Der Universität Bayern e.V. sowie der FAZIT-STIFTUNG danke ich für die Unterstützung meines Projekts durch Forschungsstipendien, Johannes Reichle für die großzügige Finanzierung der vorliegenden Publikation.

Mein herzlicher Dank gilt schließlich all jenen mir nahestehenden Personen, die den Prozess der Promotion über die Jahre hinweg begleiteten und die Ergebnisse der vorliegenden Arbeit wesentlich mitgestalteten.

Einleitung

Der antike Dichter Homer gestaltete im zwölften Gesang der von Horkheimer und Adorno als „Grundtext der europäischen Zivilisation“1 bezeichneten Odyssee einen Zentraltopos über das ambivalente Verhältnis von Verführung und Widerstand aus, der mit der Thematik der Einübung in den Tod eng verbunden ist. Der betörende Gesang der Sirenen offenbare, so erzählt es Homer, seinen Adressaten eine Wahrheit, die kein Mensch zu ertragen im Stande sei. So muss derjenige, der der bloßen Verheißung, durch den bis dahin unerhörten Gesang eines Geheimnisses habhaft zu werden, nicht widerstehen kann, unweigerlich untergehen.
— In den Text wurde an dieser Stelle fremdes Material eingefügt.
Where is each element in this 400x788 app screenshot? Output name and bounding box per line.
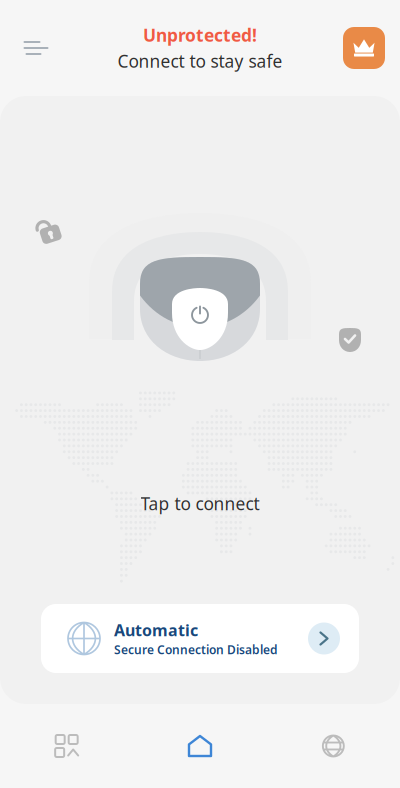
staticText: Secure Connection Disabled xyxy=(114,642,278,658)
button[interactable]: Automatic xyxy=(41,604,359,673)
button[interactable]: Menu xyxy=(12,18,60,78)
button[interactable]: Servers xyxy=(267,716,400,776)
button[interactable]: Premium xyxy=(340,18,388,78)
staticText: Unprotected! xyxy=(143,24,257,46)
staticText: Automatic xyxy=(114,619,198,641)
button[interactable]: Home xyxy=(133,716,267,776)
button[interactable]: Apps xyxy=(0,716,133,776)
staticText: Connect to stay safe xyxy=(118,50,282,72)
staticText: Tap to connect xyxy=(140,492,260,515)
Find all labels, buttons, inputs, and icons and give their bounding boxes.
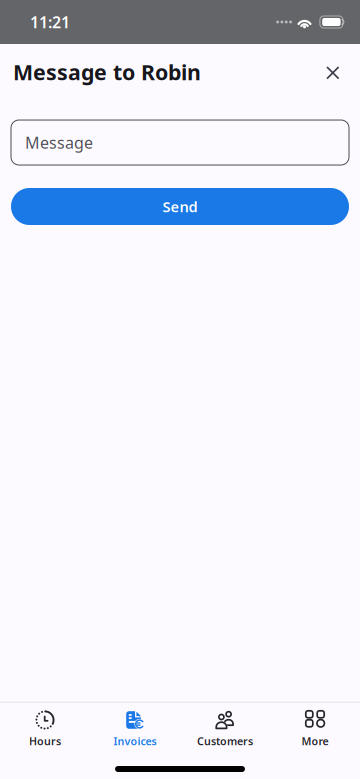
staticText: 11:21 (30, 11, 70, 33)
button[interactable]: More (270, 703, 360, 752)
staticText: Message to Robin (13, 58, 201, 86)
staticText: Invoices (114, 734, 156, 748)
button[interactable]: Invoices (90, 703, 180, 752)
button[interactable]: Send (11, 188, 349, 225)
staticText: Send (162, 197, 198, 216)
button[interactable]: Hours (0, 703, 90, 752)
button[interactable]: Close (315, 54, 351, 90)
button[interactable]: Customers (180, 703, 270, 752)
staticText: Hours (29, 734, 61, 748)
staticText: Message (25, 132, 93, 153)
staticText: More (302, 734, 328, 748)
staticText: Customers (197, 734, 253, 748)
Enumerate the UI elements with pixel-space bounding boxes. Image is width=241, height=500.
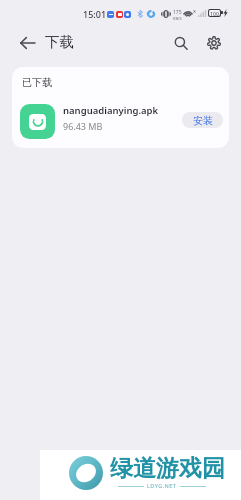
- staticText: LDYG.NET: [147, 482, 177, 490]
- button[interactable]: nanguadianying.apk: [12, 93, 229, 148]
- staticText: 175: [173, 9, 182, 16]
- staticText: x: [193, 7, 196, 14]
- button[interactable]: Search: [168, 30, 195, 57]
- staticText: KB/S: [173, 16, 182, 21]
- staticText: 下载: [45, 33, 74, 51]
- staticText: 已下载: [22, 76, 52, 89]
- staticText: 100: [210, 10, 219, 16]
- staticText: 96.43 MB: [63, 120, 103, 132]
- button[interactable]: Settings: [200, 29, 227, 56]
- staticText: nanguadianying.apk: [63, 104, 159, 117]
- staticText: 绿道游戏园: [110, 454, 225, 483]
- staticText: 15:01: [83, 8, 107, 20]
- button[interactable]: 安装: [182, 112, 223, 128]
- staticText: 安装: [193, 114, 213, 127]
- button[interactable]: Back: [14, 30, 40, 56]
Odysseus und seine Gefährten nun, die auf ihren Irrfahrten auch die Heimat der Sirenen passieren, entkommen der vokalen Verlockung der rätselvollen Mischwesen jedoch, ohne ihr recht eigentlich zu widerstehen. Während Odysseus die Besatzung des Schiffes, dem Rat der Seherin Kirke folgend, vorsorglich in den Zustand der Anästhesie versetzt, indem er die Ohren der Männer mit Wachs stopft und somit vor der Verführung schützt, wagt es der Held des Epos, sich dem verhängnisvollen Gesang im Modus des Als-ob zu stellen. Von seinen Männern an einen Pfahl festgebunden, hört er dem Gesang zwar zu, vermag es aber nicht, sich aus eigener Kraft von seinen Fesseln zu lösen, so sehr er es auch versucht.2

Diese beiden, von Homer reflektierten, unterschiedlichen Strategien des Entzugs basieren auf zwei verschiedenen Weisen, es mit der Verführung aufzunehmen. Die eine besteht in der Technik des psychophysiologischen Sich-Verschließens vor der Wahrheit: Indem Odysseus das Vordringen des erregenden Gesangs an die Ohren seiner Besatzung unterbindet, löscht er selbstredend nicht dessen Existenz aus, sondern verschließt lediglich das Wahrnehmungsorgan der Schiffsleute. Existentiell betrachtet, befindet sich die Besatzung nach wie vor im Bedrohungsgebiet der Sirenen. Lediglich phänomenal, durch die Versiegelung des Gehörsinns, wird sie von jeglicher äußeren Einwirkung abgeschirmt. Die den Männern von Odysseus aufgezwungene Haltung gegenüber der Verführung beruht auf der Entscheidung, sich dem Geheimnis des Gesangs von vornherein zu entziehen. Die Logik dieser Wahl besagt, wer sich auf sinnlicher Ebene nicht öffnet, kann der Verführung auch nicht erliegen.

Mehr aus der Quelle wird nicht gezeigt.